ステップ数(コンピュータ言語のCOBOLで記述したプログラムの行数)の数え方を規定し、サンプリング検査も行って正確性を調査。開発ツールを利用する場合は、生産性基準を変えることなどで調整する。
SE(システム・エンジニア)の人月単価は、物価や労働問題など経済情勢の公的調査機関である「経済調査会」の積算資料を基に算出し、一般的な水準を大きく超えないよう配慮したという。
ITコンサルタントの中山氏は、「改めて見積金額の算出根拠を求めると、SEの経験値に過ぎない部分が多く見受けられました」と説明する。

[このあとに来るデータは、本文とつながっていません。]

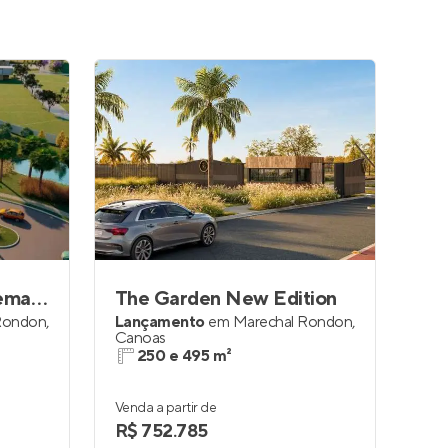
The Garden Ecossistema Urbano
The Garden New Edition
Rondon
,
Lançamento
em
Marechal Rondon
,
Canoas
250 e 495 m²
Venda a partir de
R$ 752.785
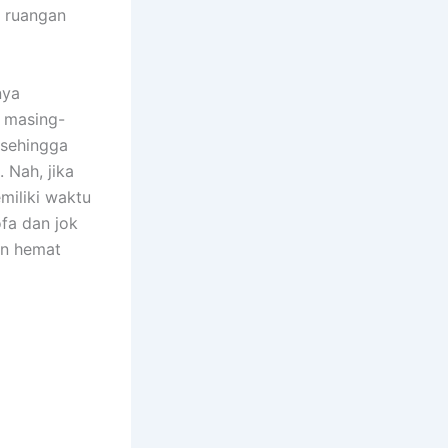
m ruangan
nya
n masing-
 ѕеhіnggа
 Nah, јіkа
miliki waktu
fa dаn jok
аn hemat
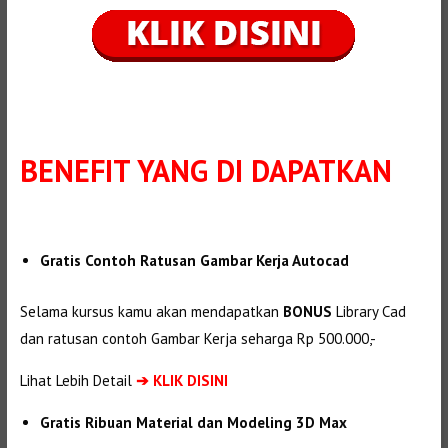
BENEFIT
YANG DI DAPATKAN
Gratis Contoh Ratusan Gambar Kerja Autocad
Selama kursus kamu akan mendapatkan
BONUS
Library Cad
dan ratusan contoh Gambar Kerja seharga Rp 500.000,-
Lihat Lebih Detail
➔
KLIK DISINI
Gratis Ribuan Material dan Modeling 3D Max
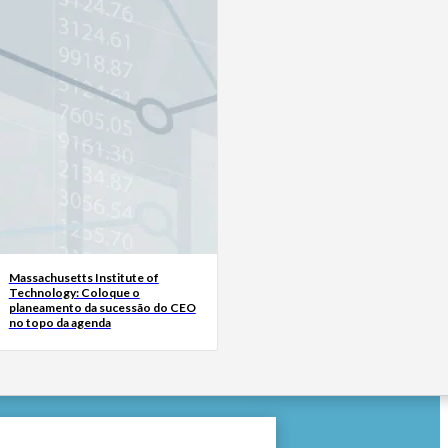
Massachusetts Institute of
Technology: Coloque o
planeamento da sucessão do CEO
no topo da agenda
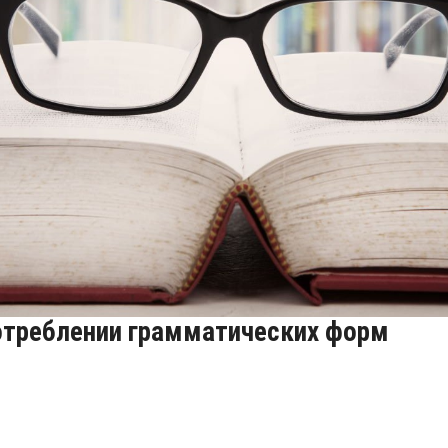
© Depositphotos
отреблении грамматических форм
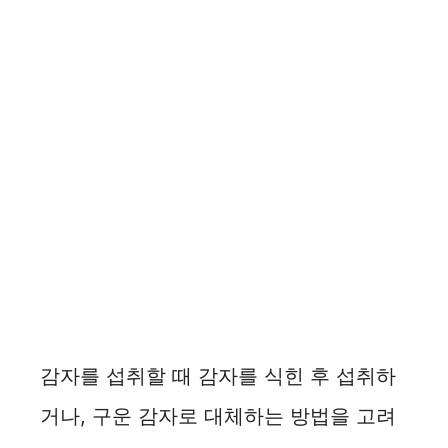
감자를 섭취할 때 감자를 식힌 후 섭취하
거나, 구운 감자로 대체하는 방법을 고려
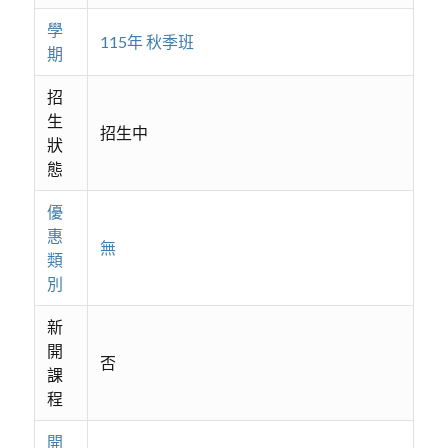
學
115年 秋季班
期
招
生
招生中
狀
態
優
惠
無
類
別
新
開
否
課
程
開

プログラム開発以外では、データのチェックなどの作業に関する数値を設定する必要があった。編入する自治体のデータ移行がシステム統合作業の大半を占めるため、データの整理やチェックといった作業にも基準を設けたのだ。基本的に「この作業は1回で××円」と標準化した。標準化しにくいものは個別にベンダーと相談して決定した。「SEが開発とデータ・チェックを並行して兼務している場合などは、さらに基準を別途設定しました」(情報政策課の徳永氏)と語る。
福山市は、システム統合作業と並行してベンダーと価格について3回ほど協議を重ねた。ベンダーのSEから「忙しいのに」と言われ、中山氏は煙たがられたという。そこを粘り強く交渉して、コスト削減を実現したのである。